This is the first I have heard of it. Kirk never discussed it with me. But I am not a fan of the Symphonbia approach, which this seems to be also. It is just not my idea of composing. I would only use them if I was hired with a specific mandate to do so.


----------



## Sample logic (Aug 4, 2009)

hi guys,
After viewing the trailer we realized the flash embedding/encoding settings were all wrong. While working through the trafic/compression issues we decided to bring you an entirely new track to better showcase what Morphestra is all about.
check it out:
http://www.samplelogic.com/morphestra.html (www.samplelogic.com/morphestra.html) 
for the technical people this is still compressed at 128 kbps mp3
Obviously this is just a 20 second trailer so stay tuned and you will get far more demo tracks/videos in the coming months.

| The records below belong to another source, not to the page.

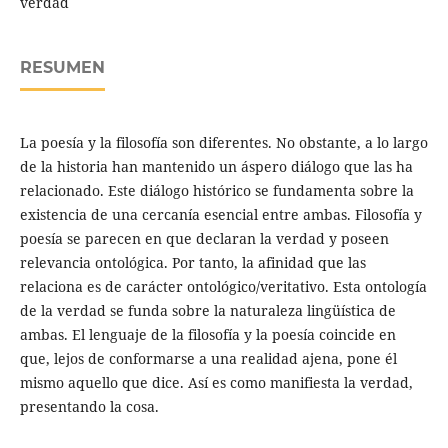
verdad
RESUMEN
La poesía y la filosofía son diferentes. No obstante, a lo largo
de la historia han mantenido un áspero diálogo que las ha
relacionado. Este diálogo histórico se fundamenta sobre la
existencia de una cercanía esencial entre ambas. Filosofía y
poesía se parecen en que declaran la verdad y poseen
relevancia ontológica. Por tanto, la afinidad que las
relaciona es de carácter ontológico/veritativo. Esta ontología
de la verdad se funda sobre la naturaleza lingüística de
ambas. El lenguaje de la filosofía y la poesía coincide en
que, lejos de conformarse a una realidad ajena, pone él
mismo aquello que dice. Así es como manifiesta la verdad,
presentando la cosa.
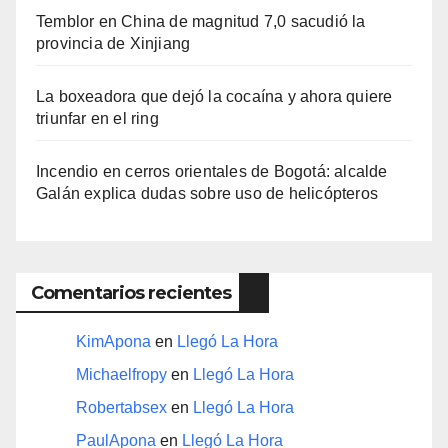
Temblor en China de magnitud 7,0 sacudió la
provincia de Xinjiang
La boxeadora que dejó la cocaína y ahora quiere
triunfar en el ring​
Incendio en cerros orientales de Bogotá: alcalde
Galán explica dudas sobre uso de helicópteros
Comentarios recientes
KimApona
en
Llegó La Hora
Michaelfropy
en
Llegó La Hora
Robertabsex
en
Llegó La Hora
PaulApona
en
Llegó La Hora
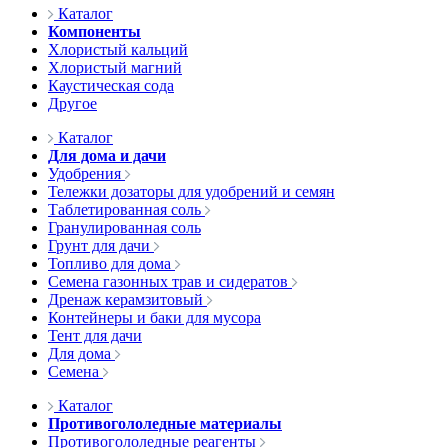
Каталог
Компоненты
Хлористый кальций
Хлористый магний
Каустическая сода
Другое
Каталог
Для дома и дачи
Удобрения
Тележки дозаторы для удобрений и семян
Таблетированная соль
Гранулированная соль
Грунт для дачи
Топливо для дома
Семена газонных трав и сидератов
Дренаж керамзитовый
Контейнеры и баки для мусора
Тент для дачи
Для дома
Семена
Каталог
Противогололедные материалы
Противогололедные реагенты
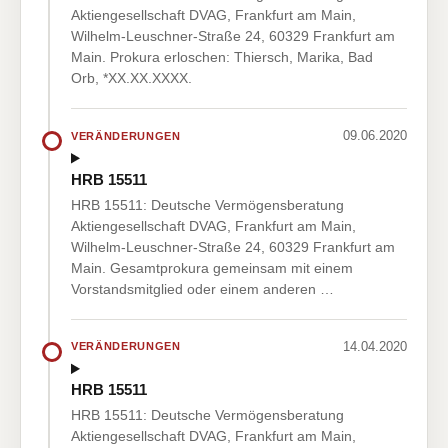
Aktiengesellschaft DVAG, Frankfurt am Main,
Wilhelm-Leuschner-Straße 24, 60329 Frankfurt am
Main. Prokura erloschen: Thiersch, Marika, Bad
Orb, *XX.XX.XXXX.
09.06.2020
VERÄNDERUNGEN
HRB 15511
HRB 15511: Deutsche Vermögensberatung
Aktiengesellschaft DVAG, Frankfurt am Main,
Wilhelm-Leuschner-Straße 24, 60329 Frankfurt am
Main. Gesamtprokura gemeinsam mit einem
Vorstandsmitglied oder einem anderen …
14.04.2020
VERÄNDERUNGEN
HRB 15511
HRB 15511: Deutsche Vermögensberatung
Aktiengesellschaft DVAG, Frankfurt am Main,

With regards to the hard drive and failing hard drive problems. This product comes with a 3 year warranty with overnight shipping of new drive and software for the first year. After your 3 year warranty expires, we will offer download/DVD options to get a hard copy if needed.


----------



## Waywyn (Aug 4, 2009)

In my opinion the tracks sounds much better and more "Samplelogic" than the one before ... to be honest I don't know what the coding/embed flash problems had to do with a badly composed or arranged track with "not that good or traileresque" samples ... for me personally I can listen to a 64 or 96kbit track and tell if it's done good or not - no need for 24bit wav at all.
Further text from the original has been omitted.